[Requirement]: Return all lines of the records that contain the word "turėtų".

[Page-level text extractions]
————
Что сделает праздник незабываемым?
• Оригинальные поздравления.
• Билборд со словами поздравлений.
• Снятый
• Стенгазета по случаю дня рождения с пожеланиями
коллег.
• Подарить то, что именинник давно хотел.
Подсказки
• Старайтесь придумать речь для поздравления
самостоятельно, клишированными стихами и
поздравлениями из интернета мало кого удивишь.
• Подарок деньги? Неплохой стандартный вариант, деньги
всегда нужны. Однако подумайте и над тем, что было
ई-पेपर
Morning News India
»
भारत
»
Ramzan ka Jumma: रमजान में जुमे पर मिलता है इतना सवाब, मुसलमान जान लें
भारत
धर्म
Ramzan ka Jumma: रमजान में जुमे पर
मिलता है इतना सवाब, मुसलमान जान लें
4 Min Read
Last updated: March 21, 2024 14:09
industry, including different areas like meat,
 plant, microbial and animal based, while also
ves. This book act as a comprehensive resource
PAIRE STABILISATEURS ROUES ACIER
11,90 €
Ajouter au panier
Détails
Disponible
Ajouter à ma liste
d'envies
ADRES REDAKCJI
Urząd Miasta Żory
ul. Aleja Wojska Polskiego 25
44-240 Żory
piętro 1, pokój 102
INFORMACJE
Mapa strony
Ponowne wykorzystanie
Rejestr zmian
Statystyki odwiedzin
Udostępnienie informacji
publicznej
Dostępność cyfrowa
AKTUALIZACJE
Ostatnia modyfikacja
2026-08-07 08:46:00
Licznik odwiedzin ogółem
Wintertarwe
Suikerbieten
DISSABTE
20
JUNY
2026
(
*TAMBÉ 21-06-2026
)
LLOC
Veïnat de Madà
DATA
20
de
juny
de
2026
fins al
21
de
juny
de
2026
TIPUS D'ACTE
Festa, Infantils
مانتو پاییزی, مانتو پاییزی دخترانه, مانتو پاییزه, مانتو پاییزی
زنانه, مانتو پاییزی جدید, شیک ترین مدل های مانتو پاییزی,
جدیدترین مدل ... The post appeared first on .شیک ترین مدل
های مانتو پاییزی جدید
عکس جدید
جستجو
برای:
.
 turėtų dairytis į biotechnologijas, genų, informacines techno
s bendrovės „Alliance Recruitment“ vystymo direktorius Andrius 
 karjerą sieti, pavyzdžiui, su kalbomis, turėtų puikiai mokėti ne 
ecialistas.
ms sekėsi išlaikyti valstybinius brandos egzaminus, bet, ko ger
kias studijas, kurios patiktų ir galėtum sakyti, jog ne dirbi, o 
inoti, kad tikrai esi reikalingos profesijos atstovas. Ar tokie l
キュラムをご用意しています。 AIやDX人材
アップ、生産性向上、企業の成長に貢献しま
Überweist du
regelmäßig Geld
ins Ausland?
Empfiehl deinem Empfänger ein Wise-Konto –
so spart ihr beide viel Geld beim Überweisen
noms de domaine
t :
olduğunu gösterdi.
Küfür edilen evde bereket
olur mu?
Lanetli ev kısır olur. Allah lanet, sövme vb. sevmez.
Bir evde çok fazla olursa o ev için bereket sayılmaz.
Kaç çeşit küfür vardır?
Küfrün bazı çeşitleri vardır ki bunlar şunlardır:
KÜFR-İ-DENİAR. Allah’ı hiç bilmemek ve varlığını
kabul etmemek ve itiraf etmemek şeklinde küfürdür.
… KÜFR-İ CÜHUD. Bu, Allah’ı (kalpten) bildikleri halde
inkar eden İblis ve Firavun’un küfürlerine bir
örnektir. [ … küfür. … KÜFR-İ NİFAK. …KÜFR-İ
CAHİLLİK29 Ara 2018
————
[Task output]:
 turėtų dairytis į biotechnologijas, genų, informacines techno
 karjerą sieti, pavyzdžiui, su kalbomis, turėtų puikiai mokėti ne 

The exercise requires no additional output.